A smaller spice factory in South Plainfield, New Jersey will also be shuttered by March of next year, eliminating 27 positions. The layoffs amount to about 3.7 percent of the company’s 19,900 global workforce.
A company press release cites declining canned soup sales and high production costs at the Sacramento plant as reasons for the layoffs, part of an ongoing effort to cut costs and strengthen corporate profits. A previous round of layoffs last year, under current CEO Denise Morrison, cut 10 percent of the workforce at Campbell’s New Jersey headquarters and closed a Michigan manufacturing plant. Seven hundred and seventy workers in the US and abroad lost their jobs. Morrison was well paid for her work, bringing home nearly $8.8 million in total compensation during her first year as CEO. The current round of job cuts is expected to save the company $21 million in fiscal year 2014.
Along with the age of the plant, built in 1947, wages no doubt figured into Campbell’s assessment of the high production costs at its Sacramento factory. At upwards of $20 per hour, wages are reportedly the highest of any US Campbell’s manufacturing facility. “What I can tell you is that our cost to produce products in California at a plant here in California are more than at a plant in Paris, Texas,” a Campbell’s spokesman told reporters. “So, you know, I think we’ll leave it at that.”
The layoffs at the Campbell’s plant show that, in the race to the bottom to deliver the cheapest labor and highest productivity to corporate America, workers in California are pitted against not just workers in Mexico or China, but against workers in other US states. When the California and New Jersey plants ultimately close in 2013, production will be shifted to three existing Campbell’s factories in Texas, Ohio and North Carolina. None of the laid-off workers, many with decades of experience, will be rehired or transferred to other Campbell’s operations.

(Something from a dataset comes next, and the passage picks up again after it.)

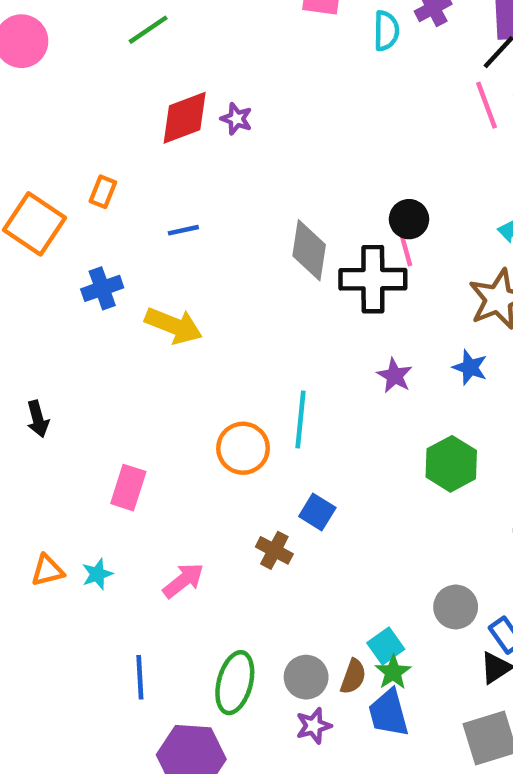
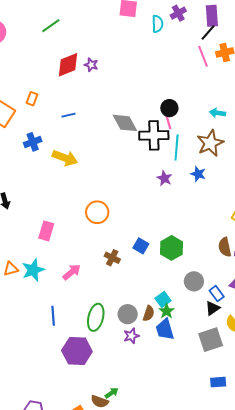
gray diamond: (309, 250) -> (125, 123), turned -36
cyan line: (301, 420) -> (177, 147), moved
green hexagon: (451, 464) -> (171, 248), moved
blue square: (317, 512) -> (141, 246), moved
cyan star: (97, 574) -> (33, 270), size x1.6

Despite an average of $400,000 a year in tax incentives from Sacramento County to Campbell’s over the last 15 years, figures from both big business parties have responded to the planned closure by demanding an even more staunchly pro-business policy from California’s state government. “There’s high cost of doing business,” Sacramento’s Democratic mayor, Kevin Johnson, told CBS13. “There’s regulations and tons of additional challenges here in California.” Former Republican assemblyman Roger Niello sounded the same theme, criticizing “our levels of taxation that aren’t encouraging to a lot of businesses.”
Like the Obama administration on the national level, California’s Democratic governor, Jerry Brown, has answered years of mass unemployment with demands for sweeping spending cuts and an insistence that the private sector drive the state’s job growth. Brown’s chief jobs advisor, Mike Rossi, a former CEO of Aozora Bank and chairman of GMAC Residential Capital, is tasked with “finding out what doesn’t work for business in this state and how to fix it.”
The job losses in Sacramento, which could ultimately extend to industries impacted by the plant closure, inflict more damage on a state still suffering from the third highest official unemployment rate in the nation, with 43 consecutive months of double-digit unemployment. According to a report from the California Budget Project, less than two out of five of the 1.4 million jobs lost between 2007 and 2010 have been regained in California’s nominal recovery. Some 75,200 jobs would need to be added each month—double California’s current rate—in order to return to pre-2007 employment levels by 2015.